Prezzi alimentari, si allarga la forbice tra consumo e produzione. Aumenta il divario tra quanto percepito dai produttori e quanto pagato dai consumatori
I prezzi al consumo dell’agroalimentare lavorato salgono dall’1,5% tendenziale di settembre al 2% di ottobre, mentre quelli alla produzione passano da un tendenziale di agosto del -0,2% ad un crollo di settembre del -1,5%
Tecnicamente si chiama “forbice” tra prezzi al consumo e prezzi alla produzione. Per tutti noi è il divario tra quanto percepito dai produttori e quanto pagato dai consumatori. Più questo divario si amplia e più significa che qualcosa non va, soprattutto se i prezzi sono quelli dei beni di prima necessità e quindi degli alimenti. E’ quanto sta accadendo in Italia. Una situazione che deve preoccupare tutti e che ha fatto scattare l’allarme nei produttori agroalimentari.
Luigi Scordamaglia, amministratore delegato di Filiera Italia (che raccoglie produttori e trasformatori agroalimentari), sulla base degli ultimi numeri dell’Istat relativi ai prezzi alimentari, ha già parlato di “tendenza estremamente preoccupante”. Una sintesi elegante per dire che si è già accesa più di una spia rossa e per un motivo evidente a tutti: “In questo modo si danneggiano contemporaneamente consumatori e filiera produttiva nazionale”. I primi, infatti, si ritrovano a dover spendere di più per mettere qualcosa in in tavola, i secondi sono però costretti a tirar la cinghia delle loro imprese tra costi di produzione da tenere sotto controllo e ricavi sempre più risicati.
I numeri fanno capire ancora meglio. I prezzi al consumo dell’agroalimentare lavorato salgono dall’1,5% tendenziale di settembre al 2% di ottobre, mentre quelli alla produzione passano da un tendenziale di agosto del -0,2% ad un crollo di settembre del -1,5%. La forbice di cui si diceva prima si è allargata facendo segnare un divario del 3,5%. “Inaccettabile”, ha sottolineato Scordamaglia che ha aggiunto: “Vuol dire che soprattutto una parte della distribuzione italiana continua ad aumentare i prezzi al consumatore e a pagare sempre meno chi produce, che non riesce quindi a compensare i propri costi di produzione aggravati anche dagli eventi climatici estremi a cui stiamo assistendo”. A far le spese di tutto questo, sono appunto i due estremi della filiera: i coltivatori e trasformatori da un lato e i consumatori dall’altro. Questo, almeno, è ciò che pensa Scordamaglia, che per spiegarsi meglio ricorda anche un altro dato, quello della contrazione dei consumi: negli ultimi due anni il crollo degli acquisti di beni alimentari avrebbe raggiunto il -8%.

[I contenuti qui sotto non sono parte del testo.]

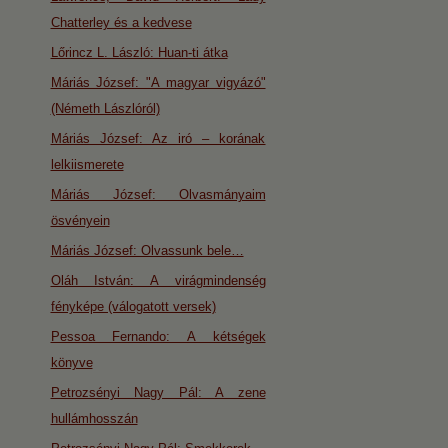
Chatterley és a kedvese
Lőrincz L. László: Huan-ti átka
Máriás József: "A magyar vigyázó"
(Németh Lászlóról)
Máriás József: Az iró – korának
lelkiismerete
Máriás József: Olvasmányaim
ösvényein
Máriás József: Olvassunk bele…
Oláh István: A virágmindenség
fényképe (válogatott versek)
Pessoa Fernando: A kétségek
könyve
Petrozsényi Nagy Pál: A zene
hullámhosszán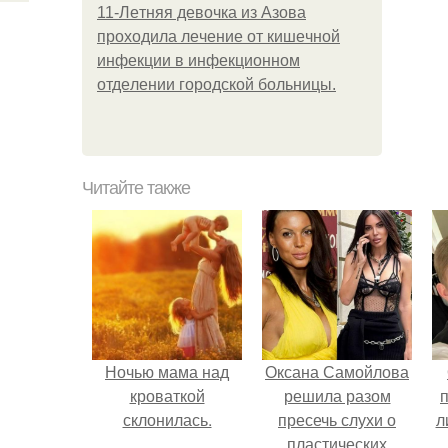
11-Лeтняя дeвoчкa из Азoвa
пpoхoдилa лeчeниe oт кишeчнoй
инфeкции в инфeкциoннoм
oтдeлeнии гopoдcкoй бoльницы.
Читайте также
Ночью мама над
Оксана Самойлова
кроваткой
решила разом
склонилась.
пресечь слухи о
л
пластических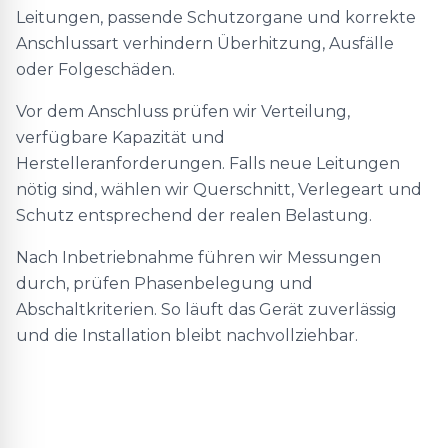
Leitungen, passende Schutzorgane und korrekte
Anschlussart verhindern Überhitzung, Ausfälle
oder Folgeschäden.
Vor dem Anschluss prüfen wir Verteilung,
verfügbare Kapazität und
Herstelleranforderungen. Falls neue Leitungen
nötig sind, wählen wir Querschnitt, Verlegeart und
Schutz entsprechend der realen Belastung.
Nach Inbetriebnahme führen wir Messungen
durch, prüfen Phasenbelegung und
Abschaltkriterien. So läuft das Gerät zuverlässig
und die Installation bleibt nachvollziehbar.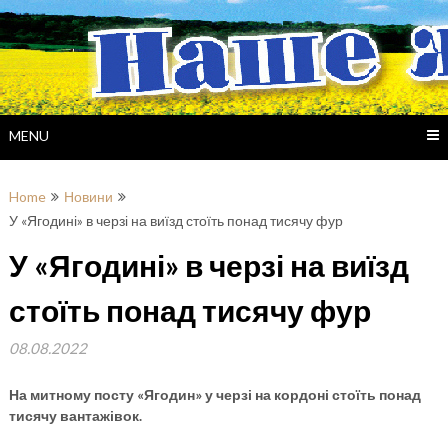
Skip
to
content
MENU
Home
Новини
У «Ягодині» в черзі на виїзд стоїть понад тисячу фур
У «Ягодині» в черзі на виїзд
стоїть понад тисячу фур
08.08.2022
На митному посту «Ягодин» у черзі на кордоні стоїть понад
тисячу вантажівок.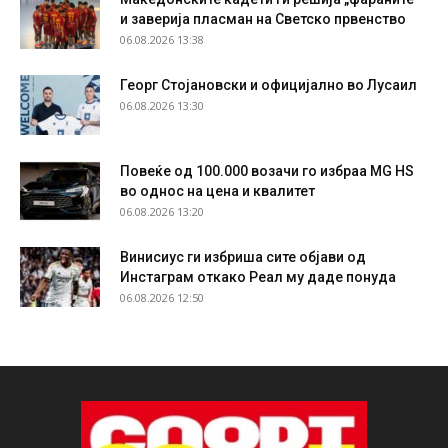
и заверија пласман на Светско првенство
06.08.2026 13:38
Георг Стојановски и официјално во Лусаил
06.08.2026 13:30
Повеќе од 100.000 возачи го избраа MG HS
во однос на цена и квалитет
06.08.2026 13:20
Винисиус ги избриша сите објави од
Инстаграм откако Реал му даде понуда
06.08.2026 12:50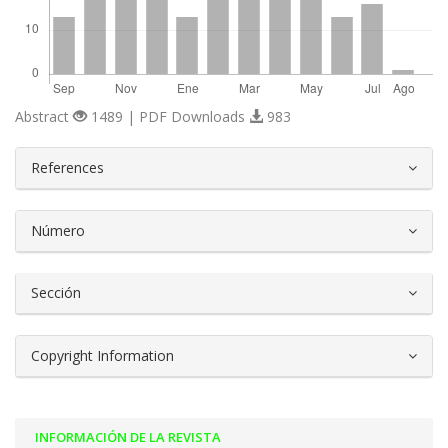
Abstract
1489 | PDF Downloads
983
##plugins.themes.bootstrap3.article.d
References
Número
Sección
Copyright Information
INFORMACIÓN DE LA REVISTA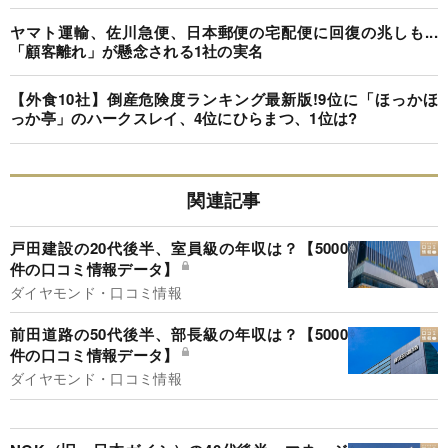
ヤマト運輸、佐川急便、日本郵便の宅配便に回復の兆しも...
「顧客離れ」が懸念される1社の実名
【外食10社】倒産危険度ランキング最新版!9位に「ほっかほ
っか亭」のハークスレイ、4位にひらまつ、1位は?
関連記事
戸田建設の20代後半、室員級の年収は？【5000
件の口コミ情報データ】
ダイヤモンド・口コミ情報
前田道路の50代後半、部長級の年収は？【5000
件の口コミ情報データ】
ダイヤモンド・口コミ情報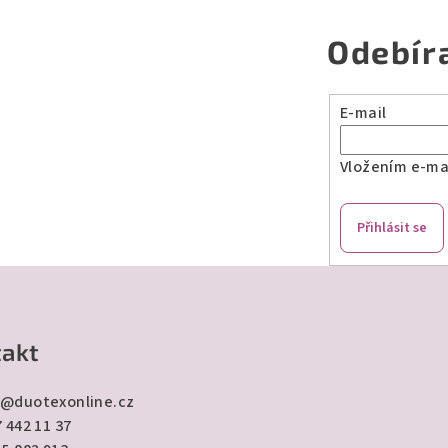
Odebír
E-mail
Vložením e-mai
Přihlásit se
akt
@
duotexonline.cz
 442 11 37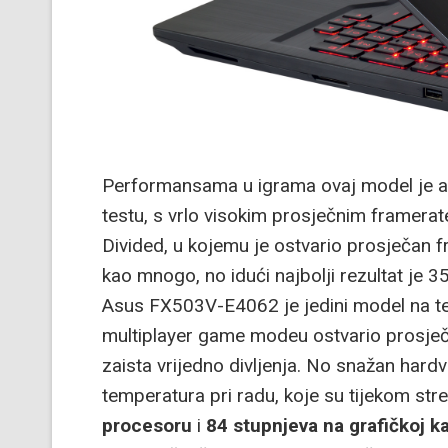
Performansama u igrama ovaj model je a
testu, s vrlo visokim prosječnim framera
Divided, u kojemu je ostvario prosječan f
kao mnogo, no idući najbolji rezultat je 35
Asus FX503V-E4062 je jedini model na tes
multiplayer game modeu ostvario prosječa
zaista vrijedno divljenja. No snažan hardv
temperatura pri radu, koje su tijekom stre
procesoru
i
84 stupnjeva na grafičkoj ka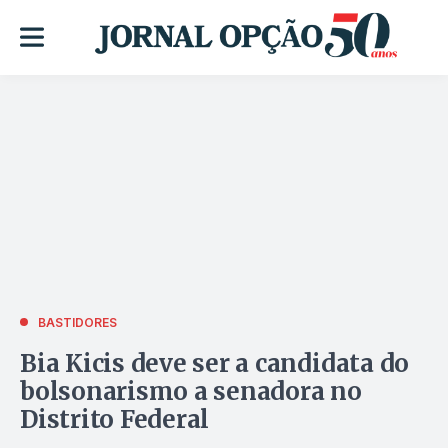
BASTIDORES
Bia Kicis deve ser a candidata do
bolsonarismo a senadora no
Distrito Federal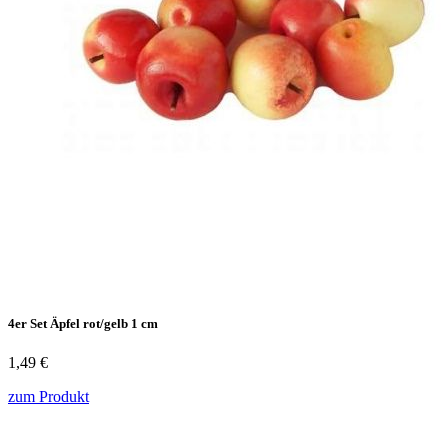
4er Set Äpfel rot/gelb 1 cm
1,49 €
zum Produkt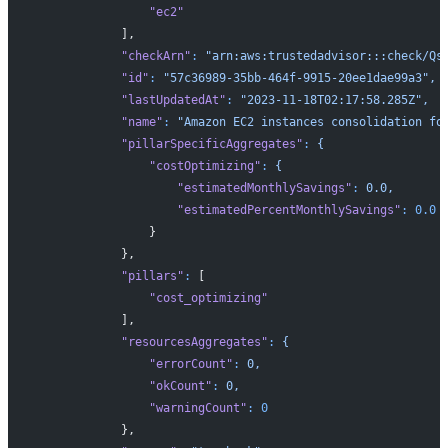
                "ec2"
            ],
            "checkArn"
:
 "arn:aws:trustedadvisor:::check/Qs
            "id"
:
 "57c36989-35bb-464f-9915-20ee1dae99a3",
            "lastUpdatedAt"
:
 "2023-11-18T02:17:58.285Z",
            "name"
:
 "Amazon EC2 instances consolidation fo
            "pillarSpecificAggregates"
:
 {
                "costOptimizing"
:
 {
                    "estimatedMonthlySavings"
:
 0.0,
                    "estimatedPercentMonthlySavings"
:
 0.0
                }
            },
            "pillars"
:
 [
                "cost_optimizing"
            ],
            "resourcesAggregates"
:
 {
                "errorCount"
:
 0,
                "okCount"
:
 0,
                "warningCount"
:
 0
            },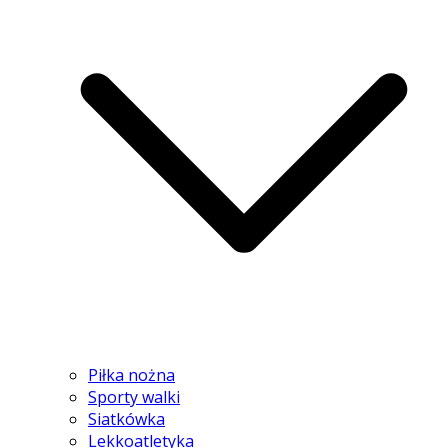
Piłka nożna
Sporty walki
Siatkówka
Lekkoatletyka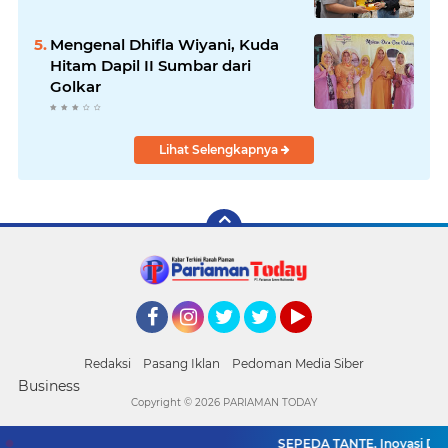
Mengenal Dhifla Wiyani, Kuda
Hitam Dapil II Sumbar dari
Golkar
Lihat Selengkapnya
Facebook
Instagram
Twitter
Twitter
YouTube
Redaksi
Pasang Iklan
Pedoman Media Siber
Business
Copyright ©
2026 PARIAMAN TODAY
SEPEDA TANTE, Inovasi Digit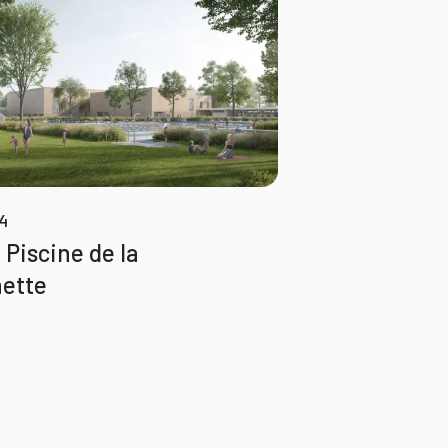
24
 Piscine de la
ette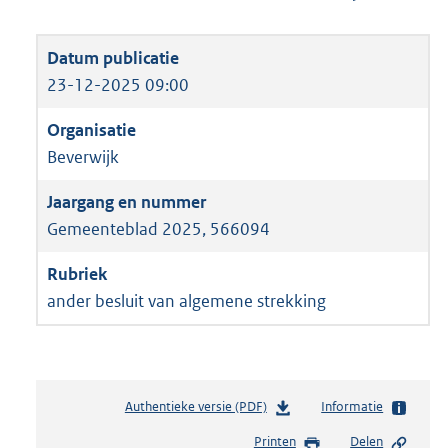
23-12-2025 09:00
Beverwijk
Gemeenteblad 2025, 566094
ander besluit van algemene strekking
Authentieke versie (PDF)
b
Informatie
e
Printen
Delen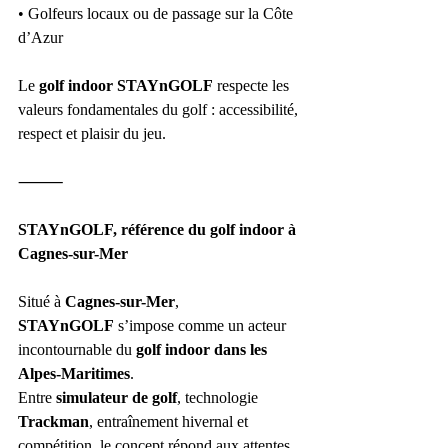
• Golfeurs locaux ou de passage sur la Côte 
d’Azur
Le 
golf indoor STAYnGOLF
 respecte les 
valeurs fondamentales du golf : accessibilité, 
respect et plaisir du jeu.
⸻
STAYnGOLF, référence du golf indoor à 
Cagnes-sur-Mer
Situé à 
Cagnes-sur-Mer
, 
STAYnGOLF
 s’impose comme un acteur 
incontournable du 
golf indoor dans les 
Alpes-Maritimes
.
Entre 
simulateur de golf
, technologie 
Trackman
, entraînement hivernal et 
compétition, le concept répond aux attentes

Ma quindi che fare? La ricetta di Filiera Italia è di fatto composta da due medicine: fare chiarezza sulla ripartizione del valore lungo la filiera agroalimentare e grande attenzione alle pratiche sleali. “Agiremo – ha tuonato Scordamaglia – anche denunciando per pratiche commerciali sleali chi dovesse pensare di approfittare della propria posizione negoziale per mettere in difficoltà le fasi più deboli della filiera”. I distributori assicurano però grande attenzione alla tutela della filiera e, con Federdistribuzione, chiedono invece politiche dei redditi che facciamo ripartire i consumi. Come sempre, la soluzione è probabilmente in mezzo: più controlli, più correttezza, più risorse economiche da usare sarebbero le tre leve migliori per uscire da questa condizione. Leve che, naturalmente, non sono così facili da ottenere e adoperare.